• _Data section_
┌────────

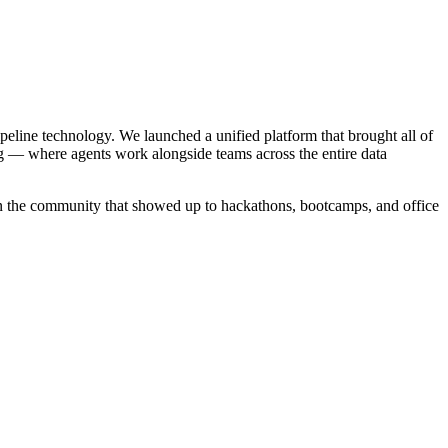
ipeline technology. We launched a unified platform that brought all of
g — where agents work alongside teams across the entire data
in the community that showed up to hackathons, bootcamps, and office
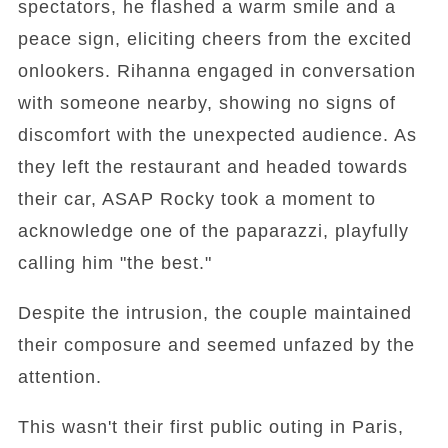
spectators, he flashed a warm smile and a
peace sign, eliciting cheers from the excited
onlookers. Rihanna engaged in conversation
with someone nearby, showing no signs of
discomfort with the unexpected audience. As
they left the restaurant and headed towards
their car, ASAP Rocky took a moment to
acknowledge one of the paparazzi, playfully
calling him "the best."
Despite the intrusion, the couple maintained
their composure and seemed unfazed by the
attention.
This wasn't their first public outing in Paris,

└────────
┌────────

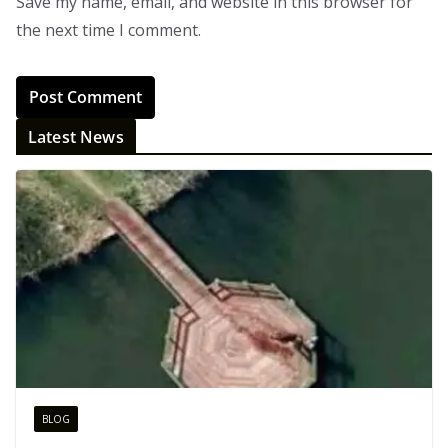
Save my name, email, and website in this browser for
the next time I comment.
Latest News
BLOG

└────────

• _Action item_
Given the records above, restate word for word only the lines starting at the one with "they left the restaurant and headed towards" and ending at the one with "This wasn't their".

• _Solution to the problem_
they left the restaurant and headed towards
their car, ASAP Rocky took a moment to
acknowledge one of the paparazzi, playfully
calling him "the best."
Despite the intrusion, the couple maintained
their composure and seemed unfazed by the
attention.
This wasn't their first public outing in Paris,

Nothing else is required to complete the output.